A friend flagged a quote that she found on Facebook today pushing back against the idea that Thomas Jefferson should be treated as some kind of hyper-Christian, super-conservative hero of the tea party. I don’t want this post to be a thesis on the political opinions of Thomas Jefferson, so instead I’d simply like to point out several of Jefferson’s writings on the subject of religion. I provide them without commentary, in order for you to best reflect on them without my opinions getting in the way.
“Believing with you that religion is a matter which lies solely between Man & his God, that he owes account to none other for his faith or his worship, that the legitimate powers of government reach actions only, & not opinions, I contemplate with sovereign reverence that act of the whole American people which declared that their legislature should ‘make no law respecting an establishment of religion, or prohibiting the free exercise thereof,’ thus building a wall of separation between Church & State.” – Thomas Jefferson to the Danbury Baptist Association of Connecticut, Jan 1, 1802
“To the corruptions of Christianity I am indeed, opposed; but not to the genuine precepts of Jesus himself.
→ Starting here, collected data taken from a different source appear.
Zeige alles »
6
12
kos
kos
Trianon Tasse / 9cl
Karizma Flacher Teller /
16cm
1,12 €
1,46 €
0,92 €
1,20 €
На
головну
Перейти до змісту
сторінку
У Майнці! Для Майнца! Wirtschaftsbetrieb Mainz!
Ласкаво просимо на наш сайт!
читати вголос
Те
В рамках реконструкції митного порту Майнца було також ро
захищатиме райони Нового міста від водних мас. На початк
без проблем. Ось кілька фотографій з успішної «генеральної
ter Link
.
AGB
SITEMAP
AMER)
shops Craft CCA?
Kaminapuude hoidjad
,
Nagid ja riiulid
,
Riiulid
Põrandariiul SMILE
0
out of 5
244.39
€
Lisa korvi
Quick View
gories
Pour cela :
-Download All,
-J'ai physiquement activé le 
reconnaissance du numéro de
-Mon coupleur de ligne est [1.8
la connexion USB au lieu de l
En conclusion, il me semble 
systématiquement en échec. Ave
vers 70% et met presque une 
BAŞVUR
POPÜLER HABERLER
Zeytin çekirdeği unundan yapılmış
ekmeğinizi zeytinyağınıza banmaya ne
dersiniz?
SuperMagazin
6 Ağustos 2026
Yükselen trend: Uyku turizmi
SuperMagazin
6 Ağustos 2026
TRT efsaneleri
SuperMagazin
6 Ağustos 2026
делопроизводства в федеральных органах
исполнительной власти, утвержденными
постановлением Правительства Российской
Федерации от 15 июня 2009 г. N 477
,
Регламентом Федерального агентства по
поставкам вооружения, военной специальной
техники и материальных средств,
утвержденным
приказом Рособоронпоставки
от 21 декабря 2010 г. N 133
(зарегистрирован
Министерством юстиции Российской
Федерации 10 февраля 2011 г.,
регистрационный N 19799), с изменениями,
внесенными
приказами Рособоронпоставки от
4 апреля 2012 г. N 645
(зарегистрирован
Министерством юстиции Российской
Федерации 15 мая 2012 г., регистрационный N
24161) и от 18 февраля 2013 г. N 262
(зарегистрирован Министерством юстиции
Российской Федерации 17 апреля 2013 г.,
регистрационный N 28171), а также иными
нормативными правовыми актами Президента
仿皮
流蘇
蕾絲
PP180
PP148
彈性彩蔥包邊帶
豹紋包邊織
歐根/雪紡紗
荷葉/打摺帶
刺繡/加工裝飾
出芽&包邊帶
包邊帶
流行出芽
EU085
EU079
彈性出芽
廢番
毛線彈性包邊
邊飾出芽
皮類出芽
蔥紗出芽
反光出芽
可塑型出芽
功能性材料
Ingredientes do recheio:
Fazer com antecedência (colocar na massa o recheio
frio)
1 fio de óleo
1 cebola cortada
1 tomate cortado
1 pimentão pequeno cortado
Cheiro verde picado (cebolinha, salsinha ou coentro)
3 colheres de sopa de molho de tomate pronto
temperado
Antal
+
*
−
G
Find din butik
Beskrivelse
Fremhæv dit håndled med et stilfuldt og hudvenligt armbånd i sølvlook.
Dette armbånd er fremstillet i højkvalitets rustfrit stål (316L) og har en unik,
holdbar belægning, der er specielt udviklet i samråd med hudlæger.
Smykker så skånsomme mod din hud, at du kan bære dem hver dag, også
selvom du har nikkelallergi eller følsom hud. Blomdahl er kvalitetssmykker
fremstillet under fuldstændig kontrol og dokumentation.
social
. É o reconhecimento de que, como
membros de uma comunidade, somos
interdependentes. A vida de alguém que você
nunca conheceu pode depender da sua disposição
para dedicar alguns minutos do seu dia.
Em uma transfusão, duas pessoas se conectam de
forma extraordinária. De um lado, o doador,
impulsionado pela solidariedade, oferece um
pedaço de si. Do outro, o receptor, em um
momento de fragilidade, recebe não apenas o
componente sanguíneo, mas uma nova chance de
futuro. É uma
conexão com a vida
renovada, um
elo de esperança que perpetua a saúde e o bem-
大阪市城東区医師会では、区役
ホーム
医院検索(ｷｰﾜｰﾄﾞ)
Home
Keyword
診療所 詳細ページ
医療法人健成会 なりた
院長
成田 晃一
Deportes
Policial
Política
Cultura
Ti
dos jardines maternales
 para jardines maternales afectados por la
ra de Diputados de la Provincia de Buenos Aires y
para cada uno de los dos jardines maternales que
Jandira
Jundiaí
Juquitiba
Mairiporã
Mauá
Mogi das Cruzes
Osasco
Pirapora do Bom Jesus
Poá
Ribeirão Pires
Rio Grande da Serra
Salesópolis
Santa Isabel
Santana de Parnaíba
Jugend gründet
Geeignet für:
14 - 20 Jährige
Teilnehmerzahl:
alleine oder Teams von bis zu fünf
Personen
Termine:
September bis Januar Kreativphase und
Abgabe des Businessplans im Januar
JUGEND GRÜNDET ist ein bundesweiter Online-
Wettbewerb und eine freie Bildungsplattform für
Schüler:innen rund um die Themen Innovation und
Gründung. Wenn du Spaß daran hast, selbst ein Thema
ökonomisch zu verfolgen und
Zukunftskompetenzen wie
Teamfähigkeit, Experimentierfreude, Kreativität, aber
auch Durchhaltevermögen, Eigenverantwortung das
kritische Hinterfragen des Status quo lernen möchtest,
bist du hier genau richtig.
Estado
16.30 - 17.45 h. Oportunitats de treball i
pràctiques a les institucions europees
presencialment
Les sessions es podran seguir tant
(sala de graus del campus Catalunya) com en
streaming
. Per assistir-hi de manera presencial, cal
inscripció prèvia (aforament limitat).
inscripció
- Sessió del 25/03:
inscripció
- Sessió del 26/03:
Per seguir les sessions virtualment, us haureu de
I am a Christian, in the only sense in which he wished any one to be; sincerely attached to his doctrines, in preference to all others; ascribing to himself every human excellence; and believing he never claimed any other.” – Thomas Jefferson to Benjamin Rush, April 21, 1803
“They [Jesus’s teachings] have been still more disfigured by the corruptions of schismatizing followers, who have found an interest in sophisticating and perverting the simple doctrines he taught, by engrafting on them the mysticisms a Grecian sophist, frittering them into subtleties, and obscuring them with jargon, until they have caused good men to reject the whole in disgust, and to view Jesus himself as an impostor. Notwithstanding these disadvantages, a system of morals is presented to us, which, if filled up in the style and spirit of the rich fragments he left us, would be the most perfect and sublime that has ever been taught by man. The question of his being a member of the God-head, or in direct communiation with it, claimed for him by some of his followers, and denied by others, is foreign to the present view, which is merely an estimate of his doctrines.” – Thomas Jefferson to Benjamin Rush, April 21, 1803
Jefferson wrote frequently on the subject, and these are but a few samples. If you’re interested in Jefferson’s views on this and other issues, Monticello’s website has some good resources for reading.
The tea party is a wing of the GOP. They have tried to coopt the tea party concept to give their minions some kind of cover for disrepecting the office of the presidency. The truth is that the modern tea party is not in a struggle for freedom from tyranny. They are in a struggle for power and using myth to build their brand.
Jefferson writings show a human with intellect that is rarely found today. I resonate with his view of spirituality being a matter of personal freedom and suspicion of the state of christianity and theology in the 18th century.
Of course the tea party would like to co opt the imagery of the founding fathers to attract followers who want something ‘american’.